◆ **WORK INSTRUCTIONS**:
Repeat each record exactly. Any picture gets left out.

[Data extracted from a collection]
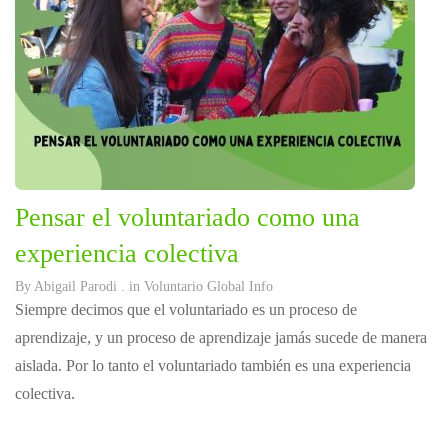
Pensar el voluntariado como una
experiencia colectiva
By
Abigail Parodi
. in
Voluntario Global Info
Siempre decimos que el voluntariado es un proceso de
aprendizaje, y un proceso de aprendizaje jamás sucede de manera
aislada. Por lo tanto el voluntariado también es una experiencia
colectiva.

◆ **THE ANSWER**:
Pensar el voluntariado como una
experiencia colectiva
By
Abigail Parodi
. in
Voluntario Global Info
Siempre decimos que el voluntariado es un proceso de
aprendizaje, y un proceso de aprendizaje jamás sucede de manera
aislada. Por lo tanto el voluntariado también es una experiencia
colectiva.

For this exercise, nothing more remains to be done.